▸ **What is being asked**
In the listing below, find each line that holds the string "лесу" and copy it.

----

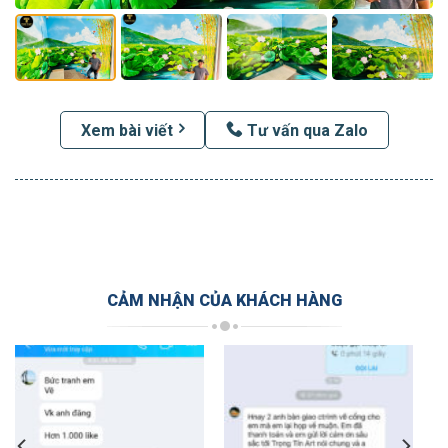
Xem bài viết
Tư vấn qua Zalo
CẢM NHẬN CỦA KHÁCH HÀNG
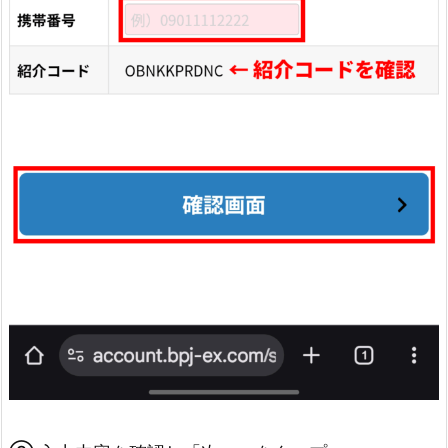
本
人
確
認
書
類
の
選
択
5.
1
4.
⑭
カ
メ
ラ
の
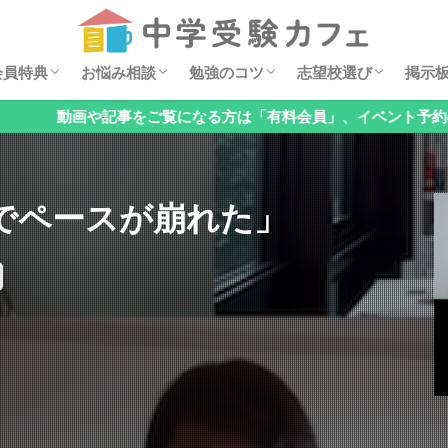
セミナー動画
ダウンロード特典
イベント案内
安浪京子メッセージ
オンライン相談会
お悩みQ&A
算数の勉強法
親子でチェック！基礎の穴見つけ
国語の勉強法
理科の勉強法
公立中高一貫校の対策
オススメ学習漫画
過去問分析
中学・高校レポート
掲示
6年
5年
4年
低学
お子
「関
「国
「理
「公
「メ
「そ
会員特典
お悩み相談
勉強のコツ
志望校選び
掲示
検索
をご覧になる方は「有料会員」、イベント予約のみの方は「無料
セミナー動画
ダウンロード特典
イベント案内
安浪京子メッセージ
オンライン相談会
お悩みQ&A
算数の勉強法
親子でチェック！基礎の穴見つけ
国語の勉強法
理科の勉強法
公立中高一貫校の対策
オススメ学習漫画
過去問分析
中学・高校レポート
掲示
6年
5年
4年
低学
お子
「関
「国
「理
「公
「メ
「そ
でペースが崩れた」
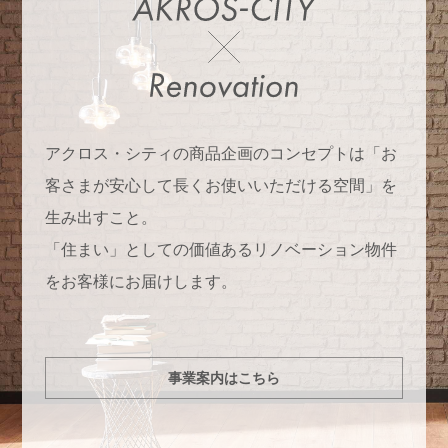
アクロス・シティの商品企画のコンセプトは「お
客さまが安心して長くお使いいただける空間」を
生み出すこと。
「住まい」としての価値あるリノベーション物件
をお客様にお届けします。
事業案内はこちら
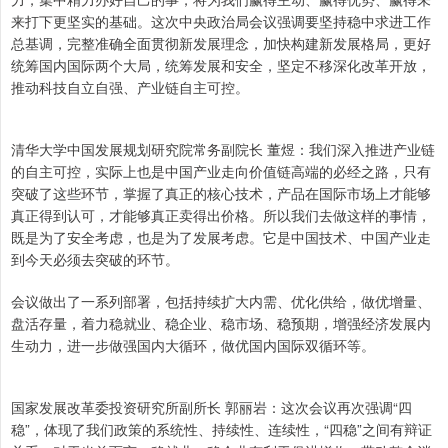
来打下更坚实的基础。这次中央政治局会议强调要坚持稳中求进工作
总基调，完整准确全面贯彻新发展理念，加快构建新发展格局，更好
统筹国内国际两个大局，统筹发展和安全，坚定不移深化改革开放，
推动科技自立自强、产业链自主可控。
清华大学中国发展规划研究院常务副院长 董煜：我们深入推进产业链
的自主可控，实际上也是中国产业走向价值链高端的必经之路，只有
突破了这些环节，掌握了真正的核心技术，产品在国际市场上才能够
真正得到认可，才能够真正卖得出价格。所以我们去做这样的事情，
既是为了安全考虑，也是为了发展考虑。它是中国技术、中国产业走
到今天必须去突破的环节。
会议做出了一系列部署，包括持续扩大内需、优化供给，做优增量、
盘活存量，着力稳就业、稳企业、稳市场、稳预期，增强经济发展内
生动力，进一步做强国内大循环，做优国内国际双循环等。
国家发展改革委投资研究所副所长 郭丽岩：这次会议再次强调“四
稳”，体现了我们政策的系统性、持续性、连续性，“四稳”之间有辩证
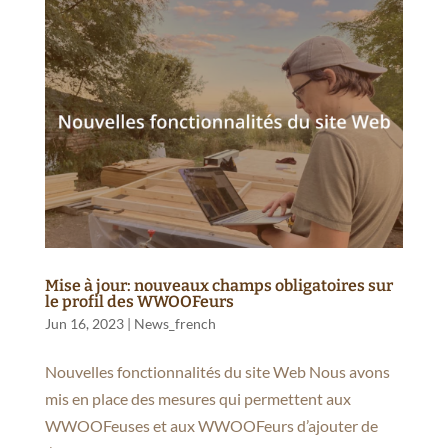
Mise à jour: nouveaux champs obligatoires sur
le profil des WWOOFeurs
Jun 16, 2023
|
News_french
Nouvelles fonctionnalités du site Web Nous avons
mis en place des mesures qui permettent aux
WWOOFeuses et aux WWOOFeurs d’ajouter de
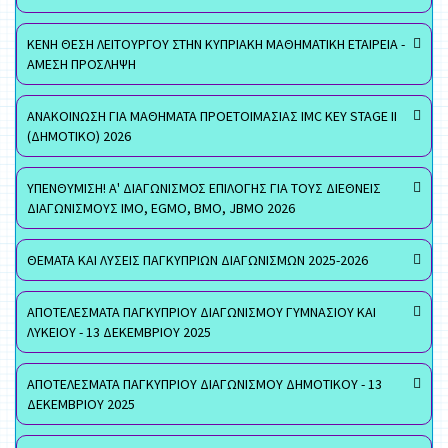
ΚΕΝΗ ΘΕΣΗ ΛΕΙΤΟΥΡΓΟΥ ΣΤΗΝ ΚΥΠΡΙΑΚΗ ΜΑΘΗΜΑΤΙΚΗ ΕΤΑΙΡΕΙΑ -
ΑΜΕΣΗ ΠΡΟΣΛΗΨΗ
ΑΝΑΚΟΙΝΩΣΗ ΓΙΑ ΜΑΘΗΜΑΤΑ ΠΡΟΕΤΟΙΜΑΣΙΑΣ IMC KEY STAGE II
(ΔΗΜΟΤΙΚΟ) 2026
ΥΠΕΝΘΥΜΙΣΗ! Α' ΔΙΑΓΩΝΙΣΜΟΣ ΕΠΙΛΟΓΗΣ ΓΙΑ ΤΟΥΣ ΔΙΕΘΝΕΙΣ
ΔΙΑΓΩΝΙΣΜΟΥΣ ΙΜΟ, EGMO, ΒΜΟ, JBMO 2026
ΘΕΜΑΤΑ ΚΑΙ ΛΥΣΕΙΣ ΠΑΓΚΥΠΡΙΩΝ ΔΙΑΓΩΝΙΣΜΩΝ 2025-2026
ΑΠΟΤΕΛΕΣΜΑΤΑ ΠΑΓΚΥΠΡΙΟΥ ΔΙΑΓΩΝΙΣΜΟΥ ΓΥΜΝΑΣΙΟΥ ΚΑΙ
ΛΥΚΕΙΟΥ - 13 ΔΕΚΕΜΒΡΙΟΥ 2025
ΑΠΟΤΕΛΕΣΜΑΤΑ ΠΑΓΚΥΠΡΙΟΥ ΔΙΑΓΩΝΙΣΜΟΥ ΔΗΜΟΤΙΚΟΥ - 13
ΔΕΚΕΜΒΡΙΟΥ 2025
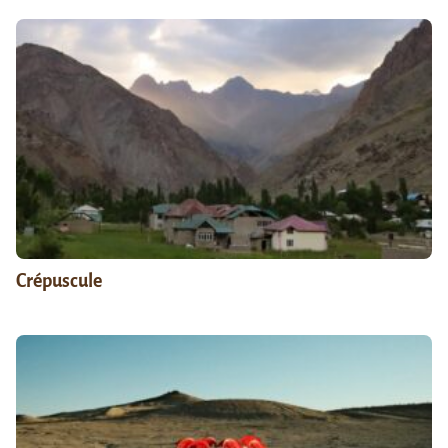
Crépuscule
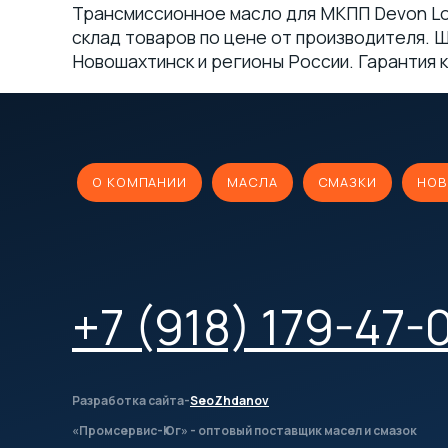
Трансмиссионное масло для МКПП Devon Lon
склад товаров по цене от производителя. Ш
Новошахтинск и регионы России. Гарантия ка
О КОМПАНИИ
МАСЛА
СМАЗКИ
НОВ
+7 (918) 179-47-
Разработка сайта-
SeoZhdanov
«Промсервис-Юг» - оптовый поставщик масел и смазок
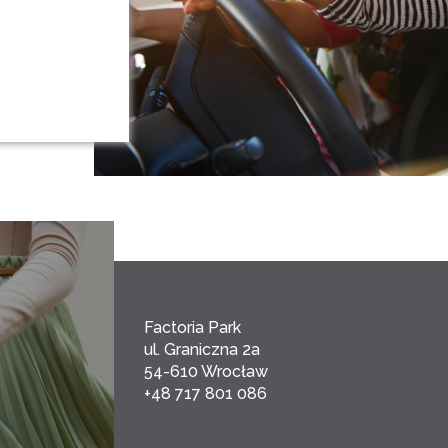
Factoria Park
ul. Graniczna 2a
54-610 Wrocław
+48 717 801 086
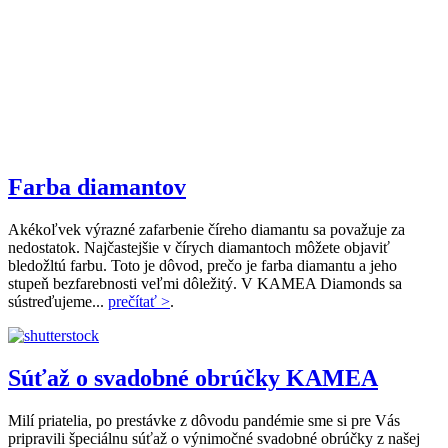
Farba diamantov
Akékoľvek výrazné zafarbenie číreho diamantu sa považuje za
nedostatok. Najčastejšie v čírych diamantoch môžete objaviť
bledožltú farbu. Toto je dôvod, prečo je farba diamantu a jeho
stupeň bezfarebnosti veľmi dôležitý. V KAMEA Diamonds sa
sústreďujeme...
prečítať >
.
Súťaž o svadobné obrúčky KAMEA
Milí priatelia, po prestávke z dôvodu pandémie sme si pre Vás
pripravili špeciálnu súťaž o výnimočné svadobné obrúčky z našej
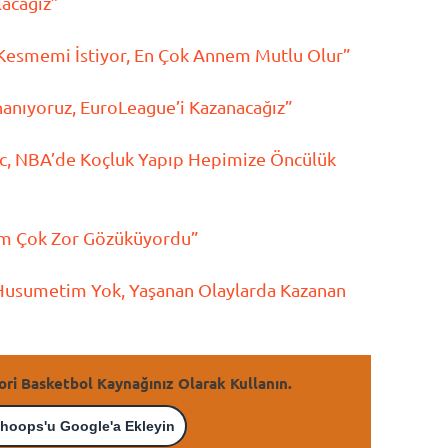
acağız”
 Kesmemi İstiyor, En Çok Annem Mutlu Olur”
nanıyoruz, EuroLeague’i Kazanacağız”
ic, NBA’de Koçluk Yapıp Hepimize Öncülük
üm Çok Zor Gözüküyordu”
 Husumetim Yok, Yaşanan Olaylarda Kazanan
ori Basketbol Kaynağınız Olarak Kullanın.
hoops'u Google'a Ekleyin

----

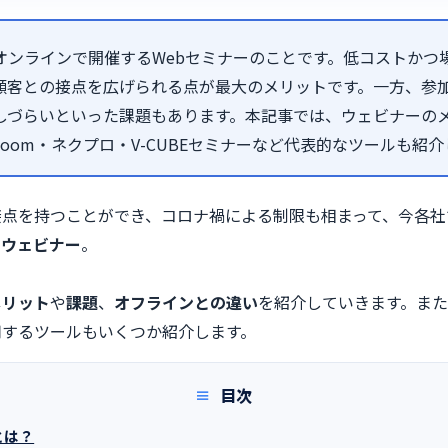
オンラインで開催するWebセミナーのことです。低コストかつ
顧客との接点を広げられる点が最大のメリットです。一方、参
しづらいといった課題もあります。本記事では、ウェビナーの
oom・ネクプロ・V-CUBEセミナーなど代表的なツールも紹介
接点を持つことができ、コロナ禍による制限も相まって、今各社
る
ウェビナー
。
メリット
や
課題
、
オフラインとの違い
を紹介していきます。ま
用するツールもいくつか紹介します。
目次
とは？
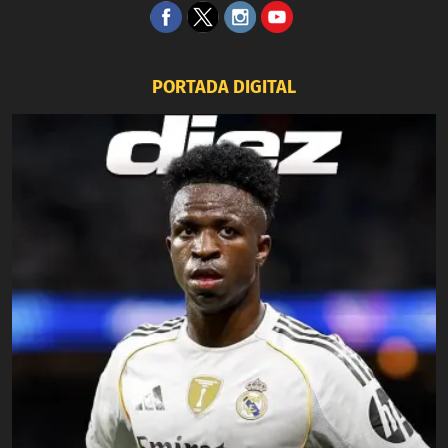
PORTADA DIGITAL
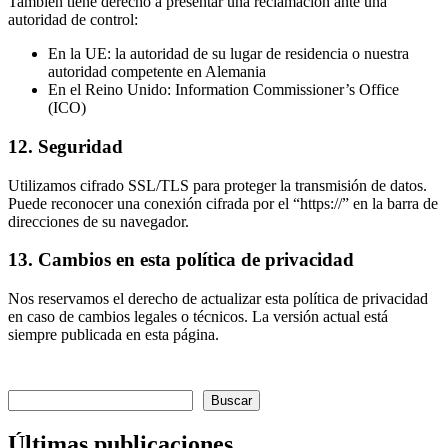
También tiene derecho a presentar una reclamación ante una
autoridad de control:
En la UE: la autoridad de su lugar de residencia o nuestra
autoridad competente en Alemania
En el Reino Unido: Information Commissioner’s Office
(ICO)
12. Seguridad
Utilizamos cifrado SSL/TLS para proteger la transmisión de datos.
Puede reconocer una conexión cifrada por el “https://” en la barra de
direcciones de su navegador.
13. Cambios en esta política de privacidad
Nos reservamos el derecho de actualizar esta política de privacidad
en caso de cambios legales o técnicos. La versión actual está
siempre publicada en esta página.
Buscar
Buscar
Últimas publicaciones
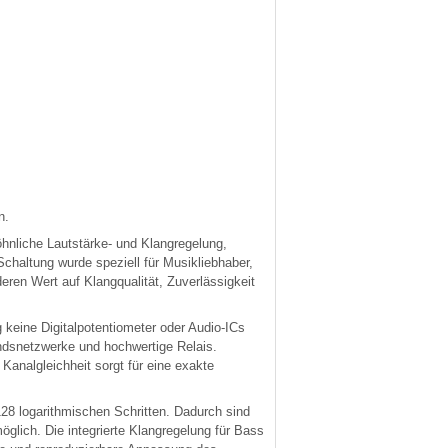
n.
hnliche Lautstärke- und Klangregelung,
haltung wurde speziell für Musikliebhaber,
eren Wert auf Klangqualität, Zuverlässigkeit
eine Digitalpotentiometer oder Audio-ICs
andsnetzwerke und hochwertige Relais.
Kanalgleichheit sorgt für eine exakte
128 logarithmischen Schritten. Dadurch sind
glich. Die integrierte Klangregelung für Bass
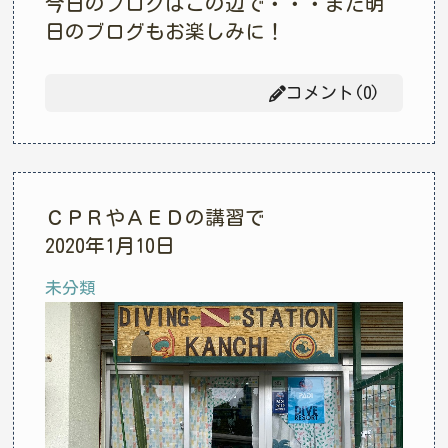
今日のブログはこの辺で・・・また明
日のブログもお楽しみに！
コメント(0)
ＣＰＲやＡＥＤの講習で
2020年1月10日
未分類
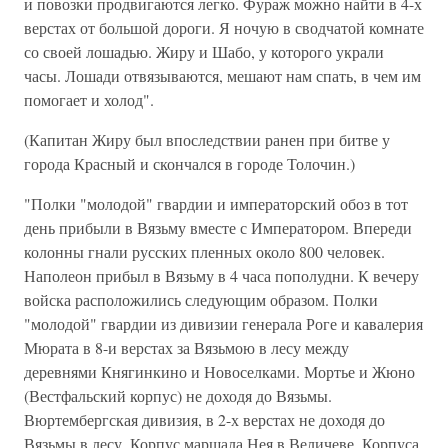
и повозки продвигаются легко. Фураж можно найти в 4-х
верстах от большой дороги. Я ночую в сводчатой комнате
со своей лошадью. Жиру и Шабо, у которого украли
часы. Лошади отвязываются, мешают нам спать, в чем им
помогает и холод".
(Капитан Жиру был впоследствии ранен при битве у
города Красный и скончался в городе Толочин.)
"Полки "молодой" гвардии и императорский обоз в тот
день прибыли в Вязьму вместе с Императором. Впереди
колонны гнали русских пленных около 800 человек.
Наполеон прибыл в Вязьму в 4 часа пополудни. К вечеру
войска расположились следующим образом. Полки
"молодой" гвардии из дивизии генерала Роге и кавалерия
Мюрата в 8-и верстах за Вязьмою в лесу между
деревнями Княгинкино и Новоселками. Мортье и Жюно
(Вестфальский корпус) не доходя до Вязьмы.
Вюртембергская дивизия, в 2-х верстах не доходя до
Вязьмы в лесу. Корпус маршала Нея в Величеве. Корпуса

----

▸ **Problem solution**
Мюрата в 8-и верстах за Вязьмою в лесу между
Вязьмы в лесу. Корпус маршала Нея в Величеве. Корпуса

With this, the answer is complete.